Diese Frage stellen wir uns viel zu selten.
Viel häufiger hören wir – ob als Eltern, in der Schule oder im Kindergarten – Aussagen wie:
- „Das Kind ist unkonzentriert.“
- „Dem Kind muss man alles hundertmal sagen.“
- „Es ist ständig abgelenkt.“
- „Es ist einfach zu faul zum Üben.“
Und irgendwann glauben wir das vielleicht sogar selbst.
Doch was, wenn all das gar keine böse Absicht ist?

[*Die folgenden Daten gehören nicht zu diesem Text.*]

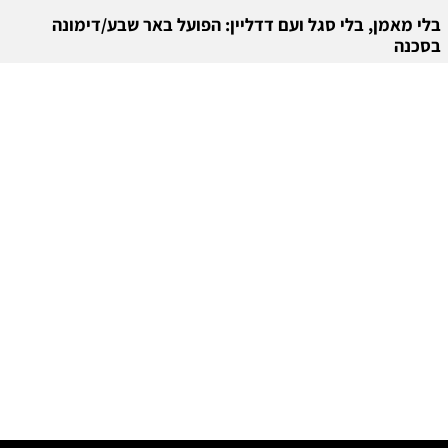
בלי מאמן, בלי סגל ועם דדליין: הפועל באר שבע/דימונה
בסכנה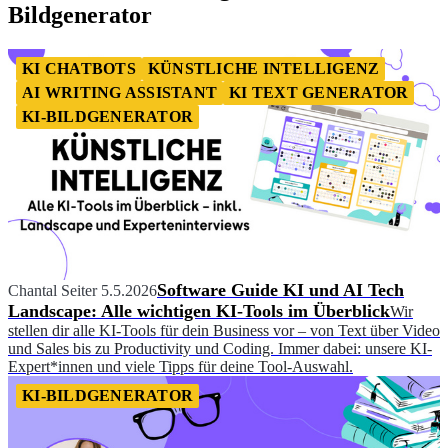
Bildgenerator
KI CHATBOTS
KÜNSTLICHE INTELLIGENZ
AI WRITING ASSISTANT
KI TEXT GENERATOR
KI-BILDGENERATOR
Software Guide KI und AI Tech
Chantal Seiter
5.5.2026
Landscape: Alle wichtigen KI-Tools im Überblick
Wir
stellen dir alle KI-Tools für dein Business vor – von Text über Video
und Sales bis zu Productivity und Coding. Immer dabei: unsere KI-
Expert*innen und viele Tipps für deine Tool-Auswahl.
KI-BILDGENERATOR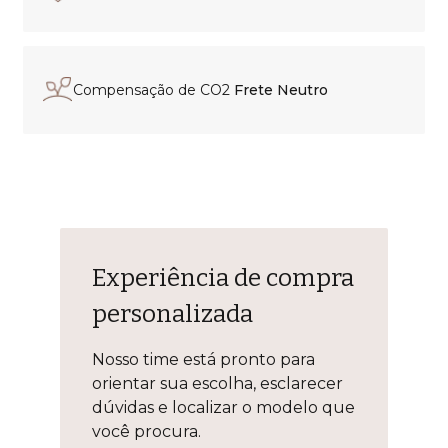
Compensação de CO2
Frete Neutro
Experiência de compra
personalizada
Nosso time está pronto para
orientar sua escolha, esclarecer
dúvidas e localizar o modelo que
você procura.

Was, wenn hinter diesen Verhaltensweisen keine Trotzreaktion oder Bequemlichkeit steckt – sondern eine echte, neurologische Unreife?
Was, wenn mein Kind gerade wirklich nicht anders kann?
Verhalten ist nicht immer eine Frage des Wollens
Im Gehirn werden viele wichtige Fähigkeiten gesteuert: Stillsitzen. Planvolles Denken. Impulse kontrollieren. Frust aushalten.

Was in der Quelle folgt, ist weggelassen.